_EXERCISE DETAILS_
Print out every line of the material exactly. Include no pictures.

_DATA TO PROCESS_

========================================

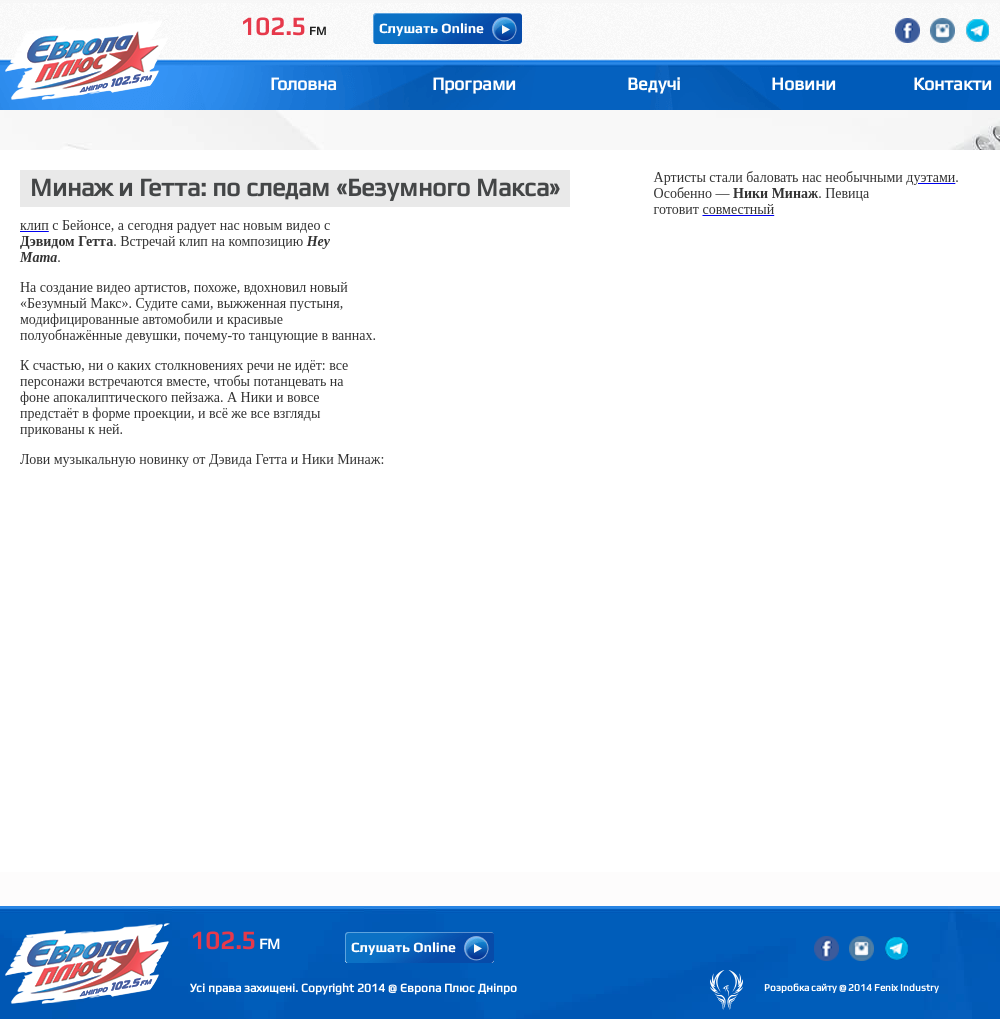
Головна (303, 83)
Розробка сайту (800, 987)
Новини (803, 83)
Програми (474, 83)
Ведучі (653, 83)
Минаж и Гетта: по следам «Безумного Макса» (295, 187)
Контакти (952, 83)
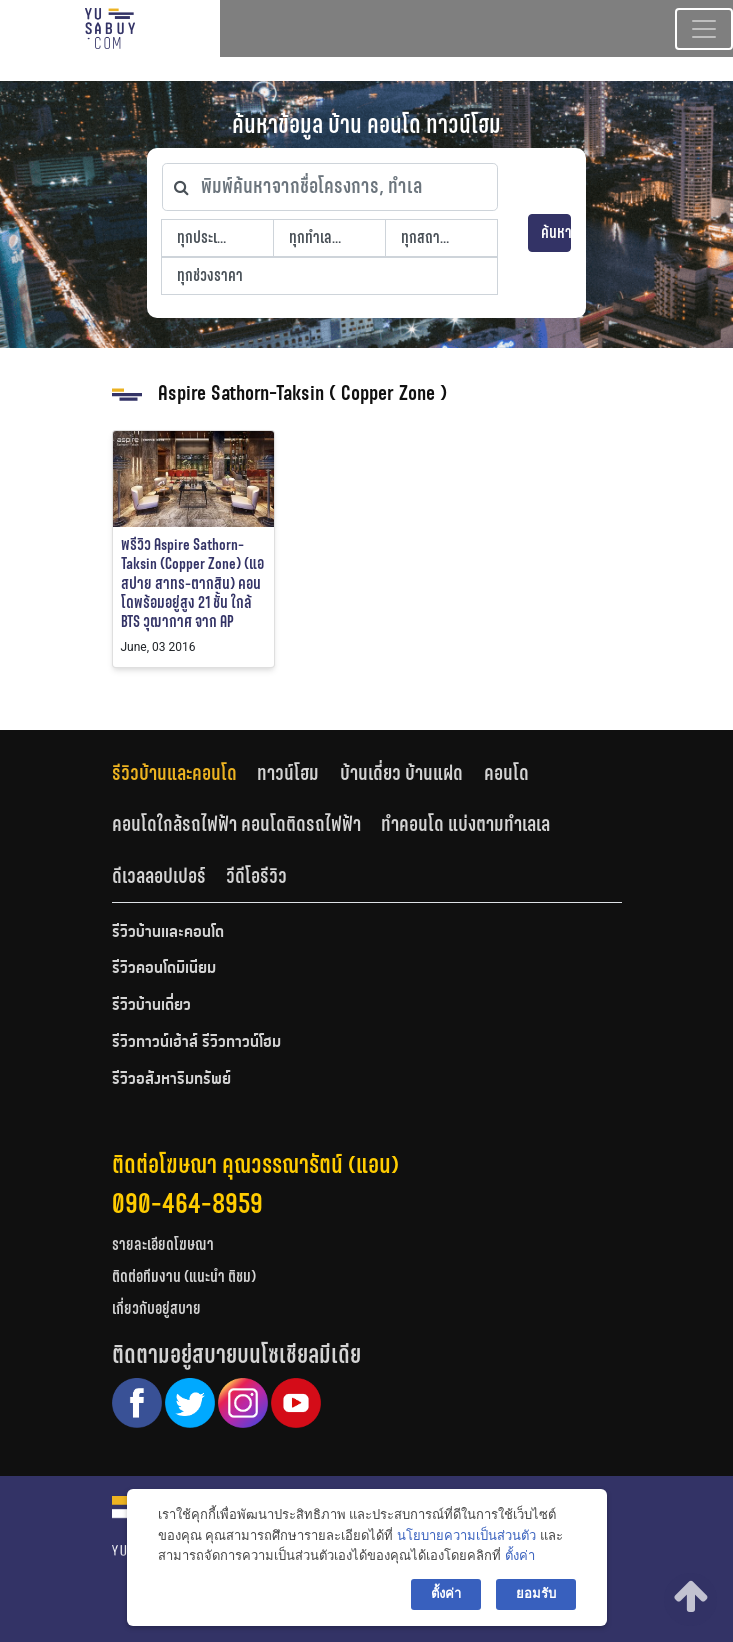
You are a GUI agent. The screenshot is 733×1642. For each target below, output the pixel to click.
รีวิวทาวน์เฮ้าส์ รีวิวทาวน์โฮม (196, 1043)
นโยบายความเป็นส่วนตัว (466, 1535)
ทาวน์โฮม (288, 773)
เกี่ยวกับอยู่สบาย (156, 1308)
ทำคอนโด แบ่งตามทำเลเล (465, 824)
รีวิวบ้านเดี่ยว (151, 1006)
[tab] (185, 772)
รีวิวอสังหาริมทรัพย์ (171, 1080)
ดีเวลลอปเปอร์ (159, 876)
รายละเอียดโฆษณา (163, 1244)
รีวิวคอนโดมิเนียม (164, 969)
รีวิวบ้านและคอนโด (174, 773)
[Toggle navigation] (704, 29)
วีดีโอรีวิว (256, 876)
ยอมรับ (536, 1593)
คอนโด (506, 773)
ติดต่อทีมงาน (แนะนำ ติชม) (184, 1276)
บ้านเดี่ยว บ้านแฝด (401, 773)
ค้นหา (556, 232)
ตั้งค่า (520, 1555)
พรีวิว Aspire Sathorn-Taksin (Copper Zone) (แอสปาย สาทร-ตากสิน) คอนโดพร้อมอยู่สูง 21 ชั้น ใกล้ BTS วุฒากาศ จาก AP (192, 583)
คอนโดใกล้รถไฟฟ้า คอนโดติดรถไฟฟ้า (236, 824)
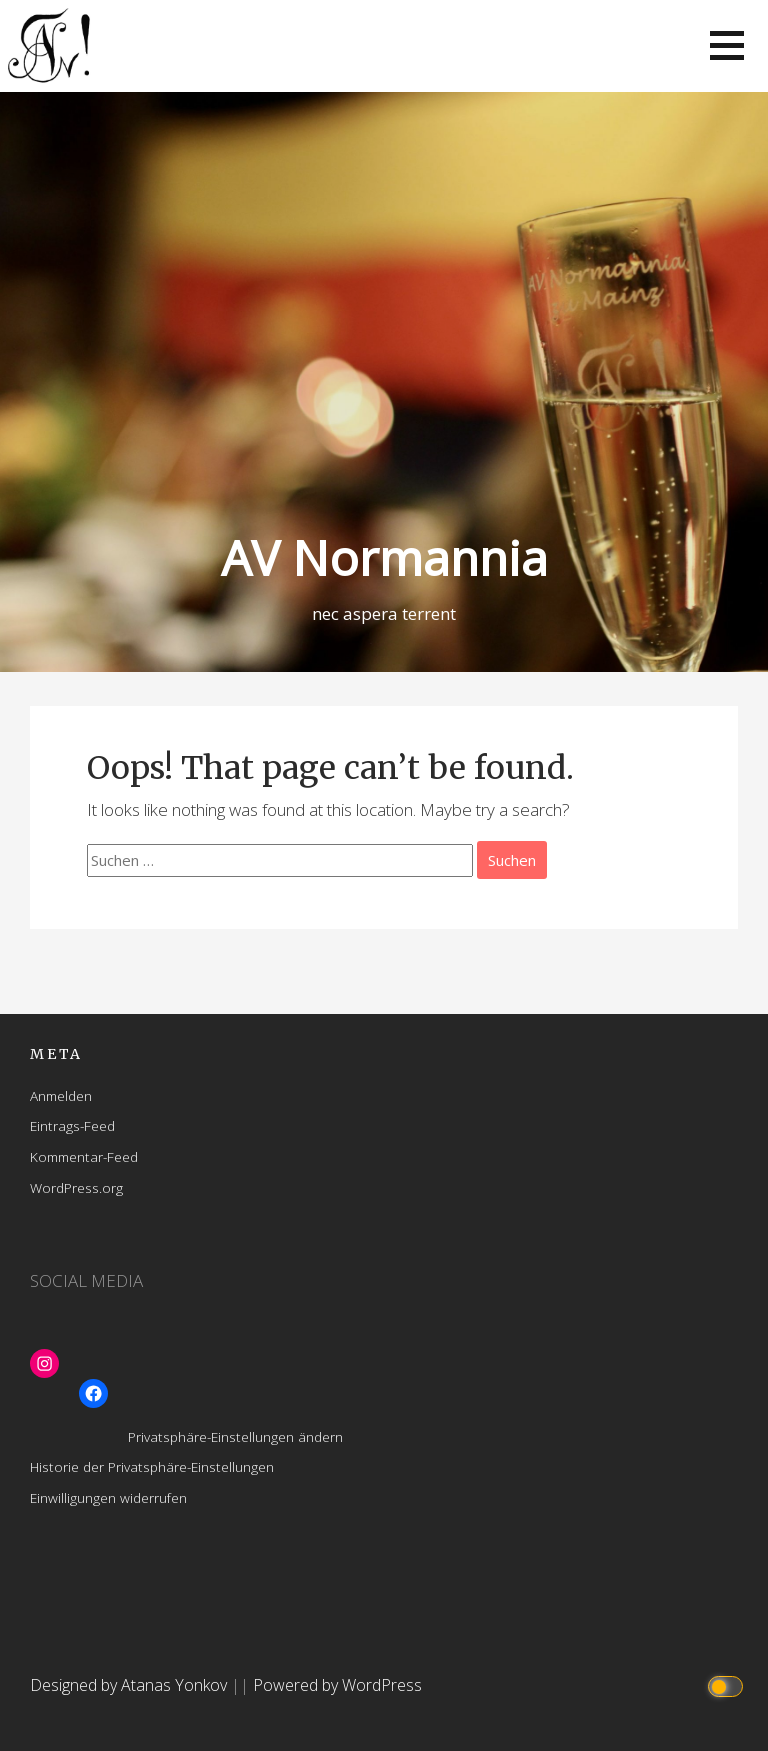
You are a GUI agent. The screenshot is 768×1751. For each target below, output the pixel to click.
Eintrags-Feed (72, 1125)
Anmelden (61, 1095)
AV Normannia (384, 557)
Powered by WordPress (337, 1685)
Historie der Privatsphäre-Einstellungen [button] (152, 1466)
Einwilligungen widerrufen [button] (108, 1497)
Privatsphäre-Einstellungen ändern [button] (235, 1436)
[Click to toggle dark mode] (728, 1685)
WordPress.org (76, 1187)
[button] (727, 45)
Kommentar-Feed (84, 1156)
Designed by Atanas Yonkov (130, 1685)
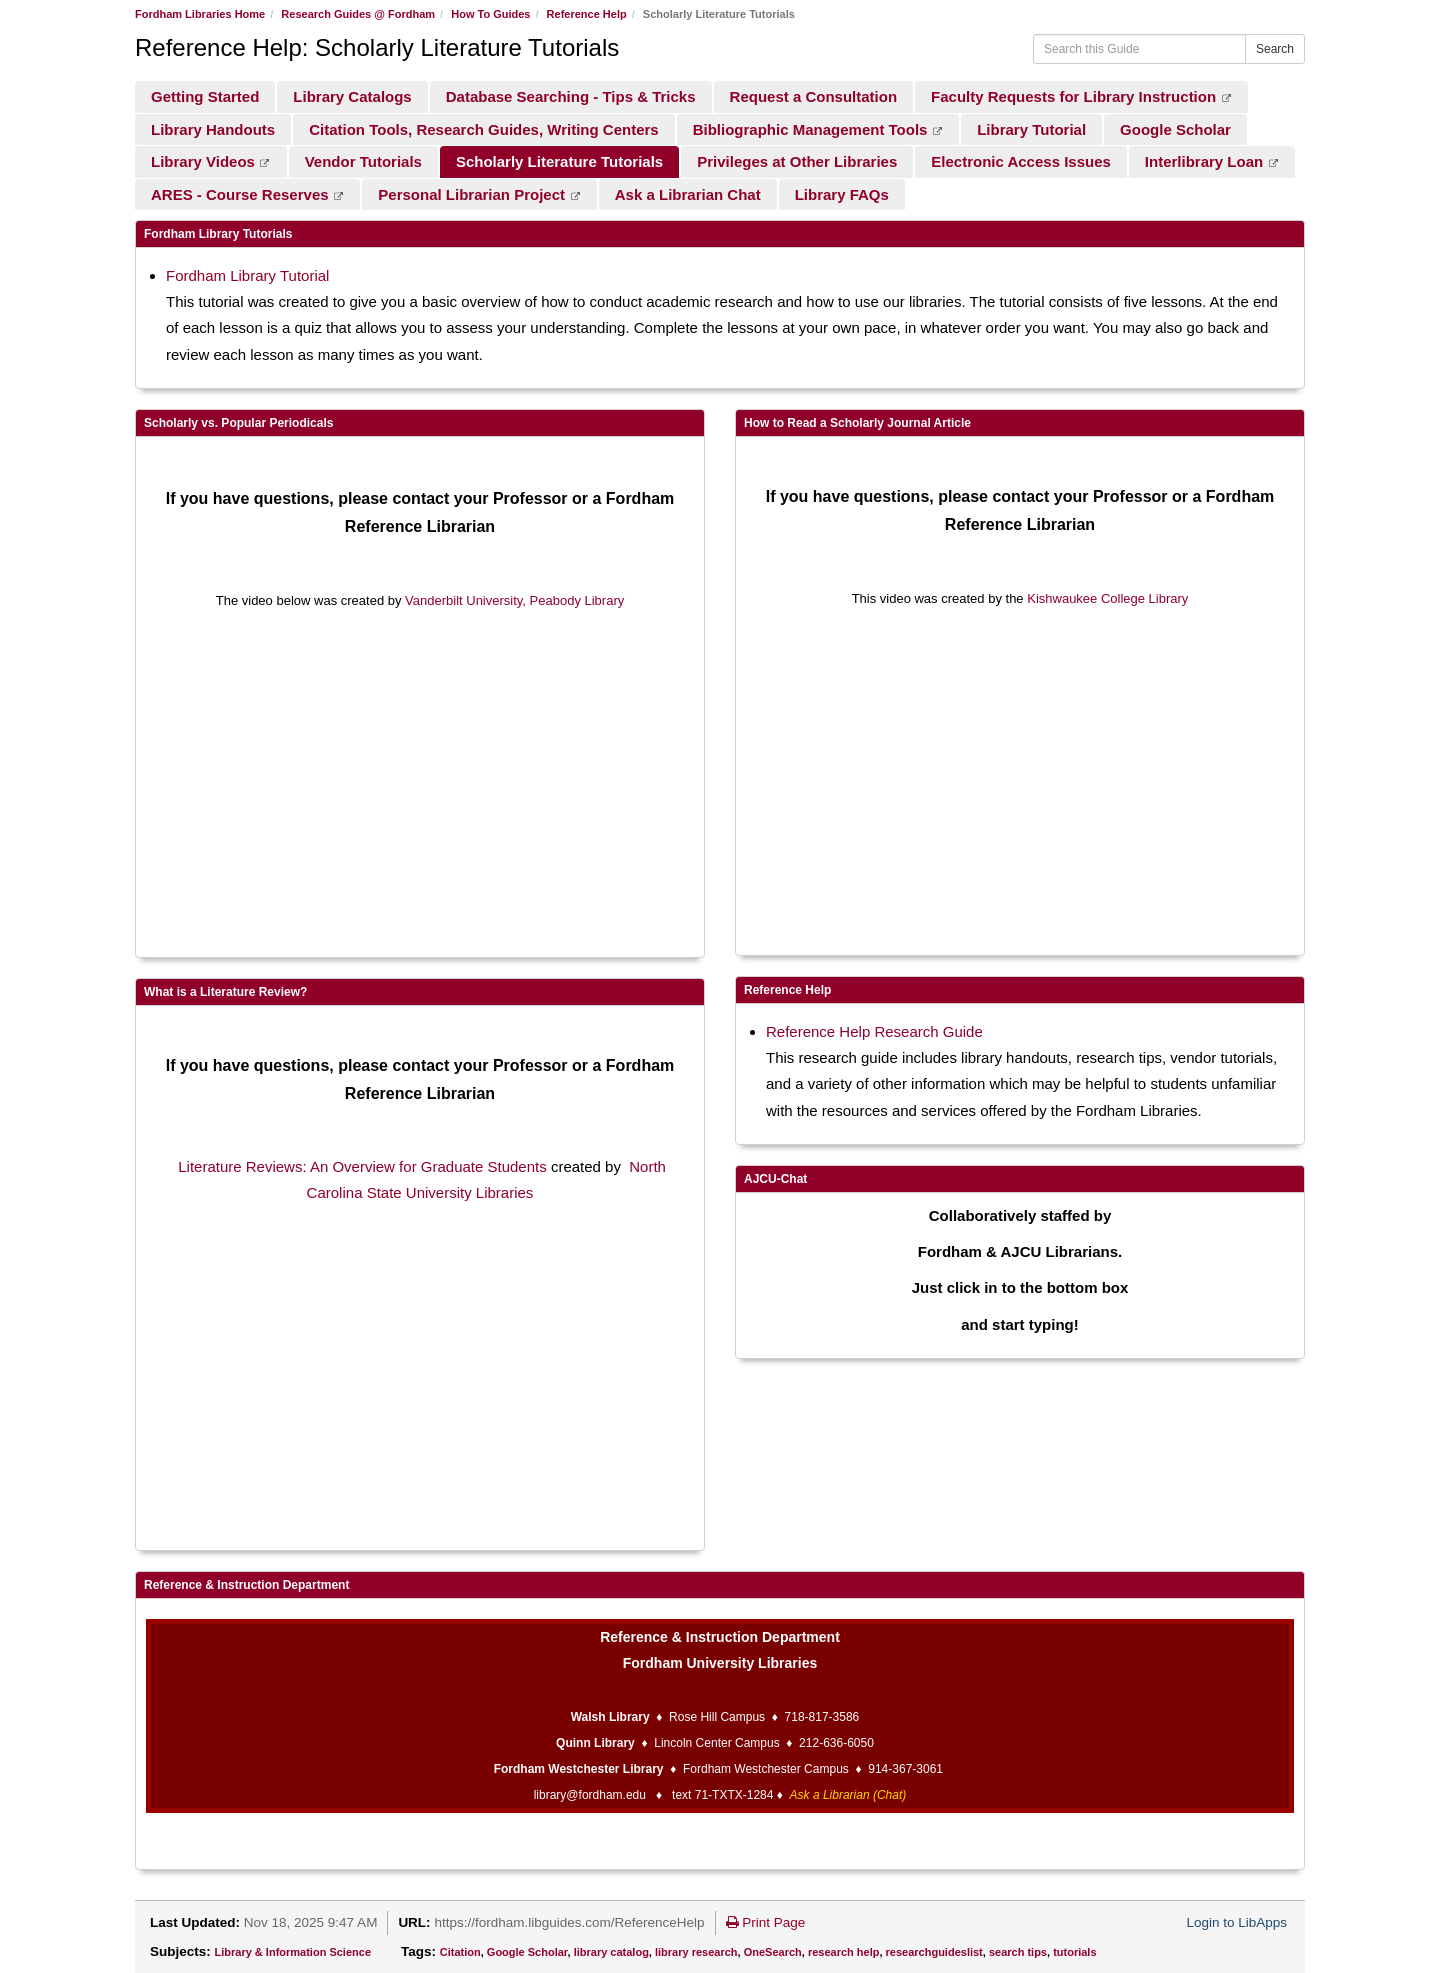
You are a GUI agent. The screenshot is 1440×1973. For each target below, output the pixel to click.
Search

========================================

_OUTPUT OF THE TASK_
Головна (303, 83)
Розробка сайту (800, 987)
Новини (803, 83)
Програми (474, 83)
Ведучі (653, 83)
Минаж и Гетта: по следам «Безумного Макса» (295, 187)
Контакти (952, 83)
You are a GUI agent. The screenshot is 733×1642. For each target below, output the pixel to click.
รีวิวทาวน์เฮ้าส์ รีวิวทาวน์โฮม (196, 1043)
นโยบายความเป็นส่วนตัว (466, 1535)
ทาวน์โฮม (288, 773)
เกี่ยวกับอยู่สบาย (156, 1308)
ทำคอนโด แบ่งตามทำเลเล (465, 824)
รีวิวบ้านเดี่ยว (151, 1006)
[tab] (185, 772)
รีวิวอสังหาริมทรัพย์ (171, 1080)
ดีเวลลอปเปอร์ (159, 876)
รายละเอียดโฆษณา (163, 1244)
รีวิวคอนโดมิเนียม (164, 969)
รีวิวบ้านและคอนโด (174, 773)
[Toggle navigation] (704, 29)
วีดีโอรีวิว (256, 876)
ยอมรับ (536, 1593)
คอนโด (506, 773)
ติดต่อทีมงาน (แนะนำ ติชม) (184, 1276)
บ้านเดี่ยว บ้านแฝด (401, 773)
ค้นหา (556, 232)
ตั้งค่า (520, 1555)
พรีวิว Aspire Sathorn-Taksin (Copper Zone) (แอสปาย สาทร-ตากสิน) คอนโดพร้อมอยู่สูง 21 ชั้น ใกล้ BTS วุฒากาศ จาก AP (192, 583)
คอนโดใกล้รถไฟฟ้า คอนโดติดรถไฟฟ้า (236, 824)
You are a GUI agent. The screenshot is 768×1751. For each target below, output the pixel to click.
Eintrags-Feed (72, 1125)
Anmelden (61, 1095)
AV Normannia (384, 557)
Powered by WordPress (337, 1685)
Historie der Privatsphäre-Einstellungen [button] (152, 1466)
Einwilligungen widerrufen [button] (108, 1497)
Privatsphäre-Einstellungen ändern [button] (235, 1436)
[Click to toggle dark mode] (728, 1685)
WordPress.org (76, 1187)
[button] (727, 45)
Kommentar-Feed (84, 1156)
Designed by Atanas Yonkov (130, 1685)
You are a GUI agent. The screenshot is 1440×1973. For each target below, output the pixel to click.
Search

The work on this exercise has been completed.